### Instructions to follow
The lines from the top of the material below through the line containing "Pubblicazioni" are to be printed exactly, with pictures omitted.

━━━━━━━━━━━━━━━━

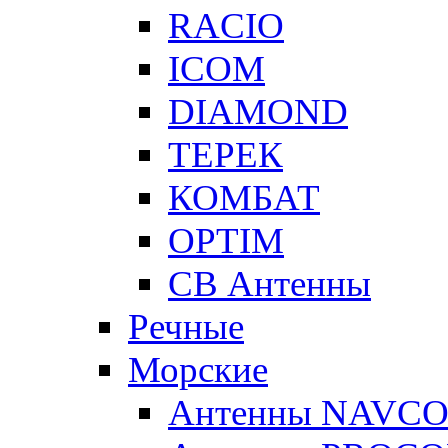
RACIO
ICOM
DIAMOND
ТЕРЕК
КОМБАТ
OPTIM
CB Антенны
Речные
Морские
Антенны NAVC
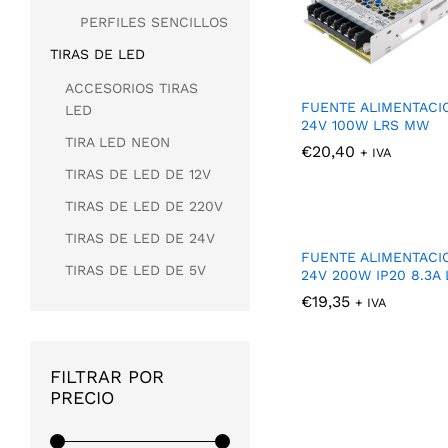
PERFILES SENCILLOS
TIRAS DE LED
ACCESORIOS TIRAS
FUENTE ALIMENTACI
LED
24V 100W LRS MW
TIRA LED NEON
€
€
20,40
20,40
+ IVA
TIRAS DE LED DE 12V
TIRAS DE LED DE 220V
TIRAS DE LED DE 24V
FUENTE ALIMENTACI
TIRAS DE LED DE 5V
24V 200W IP20 8.3A 
€
€
19,35
19,35
+ IVA
FILTRAR POR
PRECIO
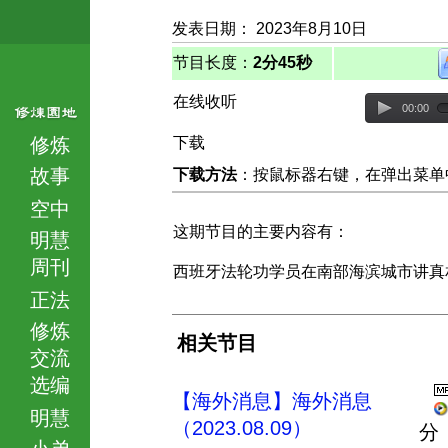
发表日期： 2023年8月10日
节目长度：
2分45秒
在线收听
00:00
修炼
下载
故事
下载方法
：按鼠标器右键，在弹出菜单中选择
空中
这期节目的主要内容有：
明慧
周刊
西班牙法轮功学员在南部海滨城市讲真
正法
修炼
相关节目
交流
选编
【海外消息】海外消息
明慧
（2023.08.09）
分
小弟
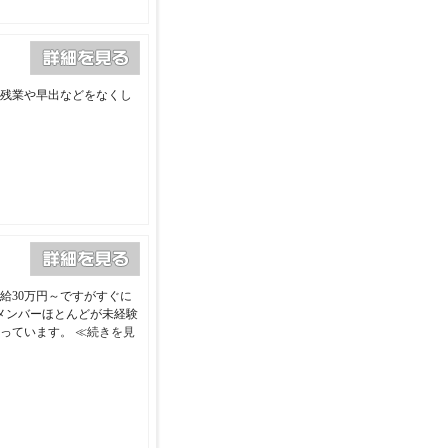
残業や早出などをなくし
給30万円～ですがすぐに
メンバーほとんどが未経験
行っています。
≪続きを見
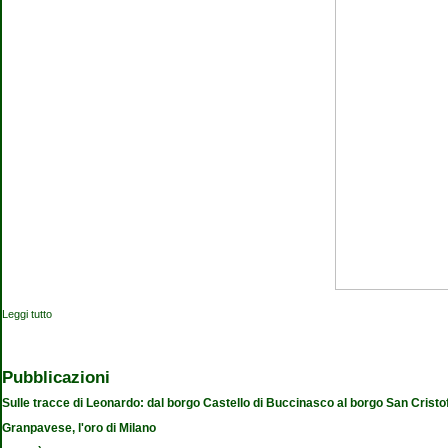
Leggi tutto
su Il futuro di Monterobbio nel Parco Agricolo Sud
Pubblicazioni
Sulle tracce di Leonardo: dal borgo Castello di Buccinasco al borgo San Cristo
Granpavese, l'oro di Milano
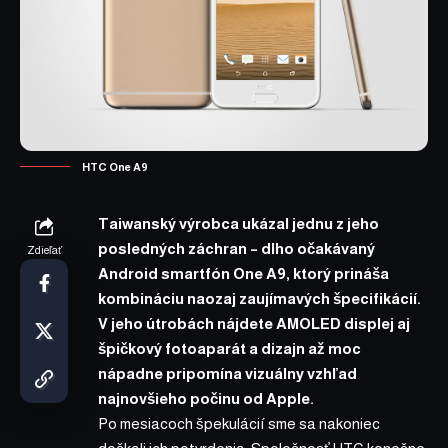
HTC One A9
Taiwanský výrobca ukázal jednu z jeho
posledných záchran – dlho očakávaný
Zdieľať
Android smartfón One A9, ktorý prináša
kombináciu naozaj zaujímavých špecifikácií.
V jeho útrobách nájdete AMOLED displej aj
špičkový fotoaparát a dizajn až moc
nápadne pripomína vizuálny vzhľad
najnovšieho počinu od Apple.
Po mesiacoch špekulácií sme sa nakoniec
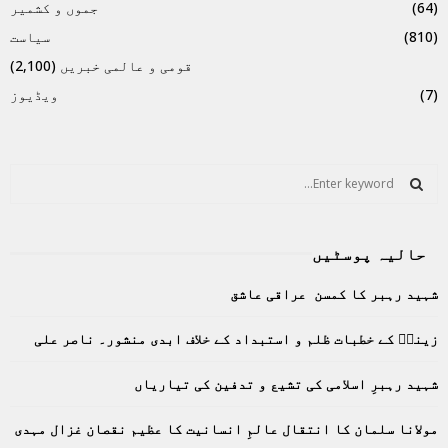
(64)
جموں و کشمیر
(810)
سیاست
قومی و عالمی خبریں
(2,100)
(7)
ویڈیوز
S
e
a
S
r
حالیہ پوسٹیں
c
E
h
شہید رہبر کا کمسن عراقی عاشق
f
A
o
زینبؑ کے خطبات ظلم و استبداد کے خلاف ابدی منشور۔ ناصر علی
r
R
:
C
شہید رہبرِ اسلامی کی تشیع و تدفین کی تیاریاں
H
مولانا سلمان کا انتقال عالمِ انسانیت کا عظیم نقصان غزال مہدی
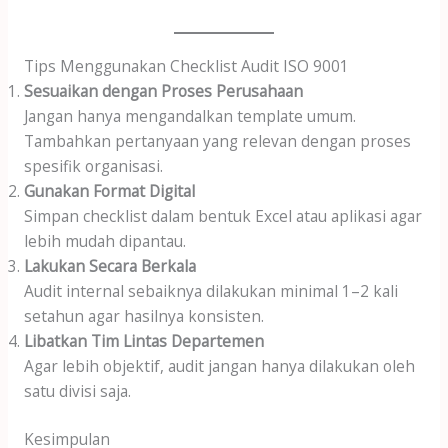
Tips Menggunakan Checklist Audit ISO 9001
Sesuaikan dengan Proses Perusahaan
Jangan hanya mengandalkan template umum.
Tambahkan pertanyaan yang relevan dengan proses
spesifik organisasi.
Gunakan Format Digital
Simpan checklist dalam bentuk Excel atau aplikasi agar
lebih mudah dipantau.
Lakukan Secara Berkala
Audit internal sebaiknya dilakukan minimal 1–2 kali
setahun agar hasilnya konsisten.
Libatkan Tim Lintas Departemen
Agar lebih objektif, audit jangan hanya dilakukan oleh
satu divisi saja.
Kesimpulan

━━━━━━━━━━━━━━━━

### Finished task
RACIO
ICOM
DIAMOND
ТЕРЕК
КОМБАТ
OPTIM
CB Антенны
Речные
Морские
Антенны NAVC
PERFILES SENCILLOS
TIRAS DE LED
ACCESORIOS TIRAS
FUENTE ALIMENTACI
LED
24V 100W LRS MW
TIRA LED NEON
€
€
20,40
20,40
+ IVA
TIRAS DE LED DE 12V
TIRAS DE LED DE 220V
TIRAS DE LED DE 24V
FUENTE ALIMENTACI
TIRAS DE LED DE 5V
24V 200W IP20 8.3A 
€
€
19,35
19,35
+ IVA
FILTRAR POR
PRECIO
发表日期： 2023年8月10日
节目长度：
2分45秒
在线收听
00:00
修炼
下载
故事
下载方法
：按鼠标器右键，在弹出菜单中选择
空中
这期节目的主要内容有：
明慧
周刊
西班牙法轮功学员在南部海滨城市讲真
正法
修炼
相关节目
交流
选编
【海外消息】海外消息
明慧
（2023.08.09）
分
小弟
残業や早出などをなくし
給30万円～ですがすぐに
メンバーほとんどが未経験
行っています。
≪続きを見
Leggi tutto
su Il futuro di Monterobbio nel Parco Agricolo Sud
Pubblicazioni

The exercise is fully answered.